__The input__.
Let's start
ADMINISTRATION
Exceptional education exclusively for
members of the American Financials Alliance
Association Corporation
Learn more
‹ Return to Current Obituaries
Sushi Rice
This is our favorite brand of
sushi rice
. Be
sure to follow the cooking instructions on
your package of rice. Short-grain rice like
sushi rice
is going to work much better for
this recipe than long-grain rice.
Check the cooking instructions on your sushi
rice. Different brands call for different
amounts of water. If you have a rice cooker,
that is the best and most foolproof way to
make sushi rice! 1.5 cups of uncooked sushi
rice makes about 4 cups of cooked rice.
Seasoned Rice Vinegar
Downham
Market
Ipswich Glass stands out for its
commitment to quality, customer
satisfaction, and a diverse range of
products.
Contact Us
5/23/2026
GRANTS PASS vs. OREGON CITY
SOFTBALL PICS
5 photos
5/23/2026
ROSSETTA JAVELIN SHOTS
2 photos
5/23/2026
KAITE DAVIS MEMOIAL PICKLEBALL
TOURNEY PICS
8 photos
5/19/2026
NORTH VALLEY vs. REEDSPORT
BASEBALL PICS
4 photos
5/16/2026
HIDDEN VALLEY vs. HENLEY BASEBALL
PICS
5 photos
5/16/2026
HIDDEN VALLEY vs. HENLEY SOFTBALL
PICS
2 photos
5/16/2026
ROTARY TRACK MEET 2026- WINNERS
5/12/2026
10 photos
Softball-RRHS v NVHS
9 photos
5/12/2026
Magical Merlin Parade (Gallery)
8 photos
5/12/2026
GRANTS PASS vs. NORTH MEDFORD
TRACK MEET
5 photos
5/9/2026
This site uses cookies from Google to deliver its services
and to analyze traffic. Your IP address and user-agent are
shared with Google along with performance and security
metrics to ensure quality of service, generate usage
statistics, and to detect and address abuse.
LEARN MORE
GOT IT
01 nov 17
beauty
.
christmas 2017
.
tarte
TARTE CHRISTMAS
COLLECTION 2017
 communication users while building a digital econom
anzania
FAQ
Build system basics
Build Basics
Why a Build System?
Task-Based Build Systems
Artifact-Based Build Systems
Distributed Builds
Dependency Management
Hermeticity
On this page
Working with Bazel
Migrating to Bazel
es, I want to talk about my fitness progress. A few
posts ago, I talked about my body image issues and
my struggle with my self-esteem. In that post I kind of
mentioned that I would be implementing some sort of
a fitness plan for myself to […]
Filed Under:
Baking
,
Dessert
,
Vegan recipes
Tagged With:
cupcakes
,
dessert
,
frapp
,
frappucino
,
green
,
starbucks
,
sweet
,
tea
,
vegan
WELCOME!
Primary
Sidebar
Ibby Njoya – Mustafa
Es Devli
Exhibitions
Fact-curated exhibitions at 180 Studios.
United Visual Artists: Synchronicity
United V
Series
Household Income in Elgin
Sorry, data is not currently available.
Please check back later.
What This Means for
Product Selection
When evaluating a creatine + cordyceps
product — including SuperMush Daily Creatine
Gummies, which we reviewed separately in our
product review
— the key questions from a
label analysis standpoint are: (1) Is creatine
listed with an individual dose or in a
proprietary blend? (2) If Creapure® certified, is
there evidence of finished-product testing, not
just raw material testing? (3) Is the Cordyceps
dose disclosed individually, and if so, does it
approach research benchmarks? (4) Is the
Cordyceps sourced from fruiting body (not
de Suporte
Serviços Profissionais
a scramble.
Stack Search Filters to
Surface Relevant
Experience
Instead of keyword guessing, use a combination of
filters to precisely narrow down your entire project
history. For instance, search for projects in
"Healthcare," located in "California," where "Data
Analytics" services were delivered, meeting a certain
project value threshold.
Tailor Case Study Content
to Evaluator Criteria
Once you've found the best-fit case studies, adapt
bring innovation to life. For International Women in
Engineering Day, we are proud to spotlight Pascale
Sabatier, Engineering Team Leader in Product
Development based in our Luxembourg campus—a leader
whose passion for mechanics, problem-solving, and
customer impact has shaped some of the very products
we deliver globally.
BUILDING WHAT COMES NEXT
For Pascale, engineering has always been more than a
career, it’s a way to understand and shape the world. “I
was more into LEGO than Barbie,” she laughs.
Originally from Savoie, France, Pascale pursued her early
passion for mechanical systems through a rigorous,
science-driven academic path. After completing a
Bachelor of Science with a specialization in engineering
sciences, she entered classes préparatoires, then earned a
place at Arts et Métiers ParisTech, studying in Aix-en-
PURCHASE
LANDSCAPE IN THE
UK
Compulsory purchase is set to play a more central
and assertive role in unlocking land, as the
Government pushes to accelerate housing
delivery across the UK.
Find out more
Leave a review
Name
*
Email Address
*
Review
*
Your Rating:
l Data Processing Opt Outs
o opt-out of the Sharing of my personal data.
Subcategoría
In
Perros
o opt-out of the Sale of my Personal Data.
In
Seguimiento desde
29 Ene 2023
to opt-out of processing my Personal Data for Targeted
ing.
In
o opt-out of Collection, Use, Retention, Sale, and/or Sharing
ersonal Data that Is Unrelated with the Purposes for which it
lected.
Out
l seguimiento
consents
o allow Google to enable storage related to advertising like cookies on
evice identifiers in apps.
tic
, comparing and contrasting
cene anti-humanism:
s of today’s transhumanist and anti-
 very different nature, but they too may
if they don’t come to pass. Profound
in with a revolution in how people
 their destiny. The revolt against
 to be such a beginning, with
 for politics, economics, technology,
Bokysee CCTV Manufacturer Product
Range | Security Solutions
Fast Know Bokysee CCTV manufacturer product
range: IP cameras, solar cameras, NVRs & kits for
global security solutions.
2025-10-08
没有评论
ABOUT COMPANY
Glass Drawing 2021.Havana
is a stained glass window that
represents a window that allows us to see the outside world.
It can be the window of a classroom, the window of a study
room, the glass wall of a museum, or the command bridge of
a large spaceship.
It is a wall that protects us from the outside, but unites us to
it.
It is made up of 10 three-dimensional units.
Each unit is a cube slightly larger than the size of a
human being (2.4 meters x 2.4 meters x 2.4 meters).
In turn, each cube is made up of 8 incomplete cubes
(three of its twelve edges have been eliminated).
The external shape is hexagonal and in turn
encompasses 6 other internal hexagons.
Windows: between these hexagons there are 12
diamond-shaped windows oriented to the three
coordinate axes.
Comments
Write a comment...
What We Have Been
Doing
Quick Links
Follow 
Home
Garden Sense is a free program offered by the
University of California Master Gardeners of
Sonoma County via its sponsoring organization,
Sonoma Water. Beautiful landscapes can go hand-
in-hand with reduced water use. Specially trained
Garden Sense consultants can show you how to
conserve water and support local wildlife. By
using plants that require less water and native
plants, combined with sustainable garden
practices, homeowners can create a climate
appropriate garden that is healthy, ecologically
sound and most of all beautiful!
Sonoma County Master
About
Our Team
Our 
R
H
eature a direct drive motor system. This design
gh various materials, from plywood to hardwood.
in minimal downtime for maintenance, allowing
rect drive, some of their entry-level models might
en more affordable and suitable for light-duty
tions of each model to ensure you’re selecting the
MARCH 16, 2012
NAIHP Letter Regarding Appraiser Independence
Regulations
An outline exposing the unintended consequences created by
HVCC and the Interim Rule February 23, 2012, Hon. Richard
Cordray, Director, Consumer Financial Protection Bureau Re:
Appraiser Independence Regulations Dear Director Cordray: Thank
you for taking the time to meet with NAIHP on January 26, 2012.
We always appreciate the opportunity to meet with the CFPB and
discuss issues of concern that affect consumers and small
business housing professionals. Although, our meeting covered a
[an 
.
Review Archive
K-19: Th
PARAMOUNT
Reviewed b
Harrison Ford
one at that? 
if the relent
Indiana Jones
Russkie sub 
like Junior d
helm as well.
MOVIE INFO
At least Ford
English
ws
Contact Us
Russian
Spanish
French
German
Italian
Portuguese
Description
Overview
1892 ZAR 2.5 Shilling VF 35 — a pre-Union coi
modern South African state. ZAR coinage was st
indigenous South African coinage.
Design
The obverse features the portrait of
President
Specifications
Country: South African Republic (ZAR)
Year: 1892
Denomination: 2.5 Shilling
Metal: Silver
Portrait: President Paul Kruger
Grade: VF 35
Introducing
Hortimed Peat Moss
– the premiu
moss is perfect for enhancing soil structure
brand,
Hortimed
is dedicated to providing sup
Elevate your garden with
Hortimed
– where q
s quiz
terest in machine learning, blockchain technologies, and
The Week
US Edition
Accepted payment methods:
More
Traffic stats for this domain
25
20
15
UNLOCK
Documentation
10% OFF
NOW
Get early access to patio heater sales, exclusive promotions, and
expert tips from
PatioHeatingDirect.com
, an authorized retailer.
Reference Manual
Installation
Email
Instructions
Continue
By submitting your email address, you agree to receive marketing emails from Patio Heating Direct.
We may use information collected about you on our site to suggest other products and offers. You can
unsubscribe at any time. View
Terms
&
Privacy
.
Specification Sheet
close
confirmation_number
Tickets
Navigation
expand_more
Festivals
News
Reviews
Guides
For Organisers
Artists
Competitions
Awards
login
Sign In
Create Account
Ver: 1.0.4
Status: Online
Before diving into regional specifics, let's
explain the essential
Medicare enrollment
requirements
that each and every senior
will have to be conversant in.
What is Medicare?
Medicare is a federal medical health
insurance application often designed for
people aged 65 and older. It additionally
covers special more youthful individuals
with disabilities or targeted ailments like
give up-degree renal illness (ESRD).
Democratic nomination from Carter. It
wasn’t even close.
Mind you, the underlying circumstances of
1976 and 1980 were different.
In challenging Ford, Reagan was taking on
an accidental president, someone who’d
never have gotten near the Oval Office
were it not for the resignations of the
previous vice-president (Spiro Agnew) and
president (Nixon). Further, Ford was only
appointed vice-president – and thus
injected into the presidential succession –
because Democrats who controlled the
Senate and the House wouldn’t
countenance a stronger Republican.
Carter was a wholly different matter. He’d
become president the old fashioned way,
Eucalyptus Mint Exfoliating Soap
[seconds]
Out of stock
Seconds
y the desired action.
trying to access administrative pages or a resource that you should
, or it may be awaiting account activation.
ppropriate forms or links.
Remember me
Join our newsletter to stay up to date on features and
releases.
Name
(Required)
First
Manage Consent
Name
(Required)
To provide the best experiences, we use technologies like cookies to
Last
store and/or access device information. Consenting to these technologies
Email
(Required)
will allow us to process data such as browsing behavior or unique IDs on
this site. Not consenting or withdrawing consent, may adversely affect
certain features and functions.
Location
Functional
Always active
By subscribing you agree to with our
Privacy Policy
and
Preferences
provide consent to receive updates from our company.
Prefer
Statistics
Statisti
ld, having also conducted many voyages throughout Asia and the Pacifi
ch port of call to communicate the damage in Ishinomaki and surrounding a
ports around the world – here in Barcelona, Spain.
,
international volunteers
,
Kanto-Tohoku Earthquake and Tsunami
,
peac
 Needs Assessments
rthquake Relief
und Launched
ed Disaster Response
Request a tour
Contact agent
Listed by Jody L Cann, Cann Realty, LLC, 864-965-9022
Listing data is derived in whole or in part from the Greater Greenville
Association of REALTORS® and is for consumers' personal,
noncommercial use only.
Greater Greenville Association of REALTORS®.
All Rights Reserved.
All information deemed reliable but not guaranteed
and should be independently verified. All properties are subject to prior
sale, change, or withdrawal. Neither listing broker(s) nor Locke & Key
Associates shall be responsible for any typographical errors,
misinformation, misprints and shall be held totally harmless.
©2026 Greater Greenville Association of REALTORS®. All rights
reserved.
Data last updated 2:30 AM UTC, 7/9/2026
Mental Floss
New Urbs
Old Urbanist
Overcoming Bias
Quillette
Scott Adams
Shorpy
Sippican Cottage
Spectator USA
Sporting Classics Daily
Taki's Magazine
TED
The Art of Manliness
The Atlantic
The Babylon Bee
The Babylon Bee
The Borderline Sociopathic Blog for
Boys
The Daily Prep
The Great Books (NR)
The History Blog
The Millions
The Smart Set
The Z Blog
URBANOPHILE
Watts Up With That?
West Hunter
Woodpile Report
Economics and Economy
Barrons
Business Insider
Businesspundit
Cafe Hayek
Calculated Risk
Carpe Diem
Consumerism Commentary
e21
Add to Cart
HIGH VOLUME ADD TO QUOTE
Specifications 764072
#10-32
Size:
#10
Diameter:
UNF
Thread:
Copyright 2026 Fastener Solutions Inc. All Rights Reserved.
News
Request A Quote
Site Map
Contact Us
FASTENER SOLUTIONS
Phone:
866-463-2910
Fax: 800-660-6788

__What the task requires__. The answer must be exactly the lines from the one containing "Business Insider" through the final line of the data, both ends included, and nothing else.

__The answer__.
Business Insider
Businesspundit
Cafe Hayek
Calculated Risk
Carpe Diem
Consumerism Commentary
e21
Add to Cart
HIGH VOLUME ADD TO QUOTE
Specifications 764072
#10-32
Size:
#10
Diameter:
UNF
Thread:
Copyright 2026 Fastener Solutions Inc. All Rights Reserved.
News
Request A Quote
Site Map
Contact Us
FASTENER SOLUTIONS
Phone:
866-463-2910
Fax: 800-660-6788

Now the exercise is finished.